Distressed property sales to rise on bank reform
LONDON (Reuters) - More distressed property sales are expected in the next 12 months as changes to international regulations will likely raise the capital cost of holding commercial property on banks' balance sheets, an industry body said.
Growth in distressed property listings eased slightly in the second quarter of this year, but are expected to worsen in the third quarter, the UK Royal Institution of Chartered Surveyors (RICS) said on Thursday, based on the results of a survey of its members.
RICS defines distressed properties as those with foreclosure orders or which are advertised for sale by their mortgagee, and which tend to fetch lower prices than their market value.
Three European countries -- Portugal, Spain and Germany -- were worse off in the second quarter, reporting distress in their market had risen at a faster pace than in Q1.
"Despite the 'supposedly successful' European bank stress tests, worries over the health of the European banking system will continue to linger, propelling banks to manage down their problem loan books," RICS senior economist Oliver Gilmartin said in the report.
"Indeed, changing international regulations are likely to start raising the cost of capital of holding commercial property on bank's balance sheets, which could be the trigger for increased listings in the coming year."
Central banks last week agreed on a raft of changes to the planned Basel III banking regulations that will make banks hold more capital and liquidity to withstand shocks without taxpayer aid.

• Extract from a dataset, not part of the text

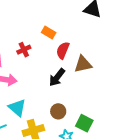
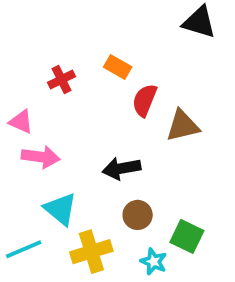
red cross: (24, 50) -> (61, 79), moved
black arrow: (57, 77) -> (122, 168), moved, turned 42

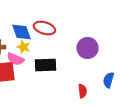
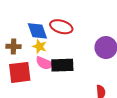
pink semicircle: (15, 59) -> (45, 63), moved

RICS' survey of 385 of its members in 25 countries in June showed they expect to see growth of distressed property listings in the third quarter to increase in 14 of the countries surveyed, up from 13 countries in Q2.
Portugal and Ireland -- struggling with fears about their sovereign debt -- are forecast to face the biggest rise in distressed sales, RICS said, followed by the United States, where Moody's data shows property prices are still down 41 percent from the 2007 peak.
Eight countries said there was a decline in the number of distressed properties coming to market during the second quarter compared to three months earlier, with the decline greatest in Brazil, Russia and India.
The report also said interest from specialist funds that invest in distressed property has also gone up significantly in Ireland, the United States, Russia and Hungary, with the biggest upturn in buyer interest focussed on Russia.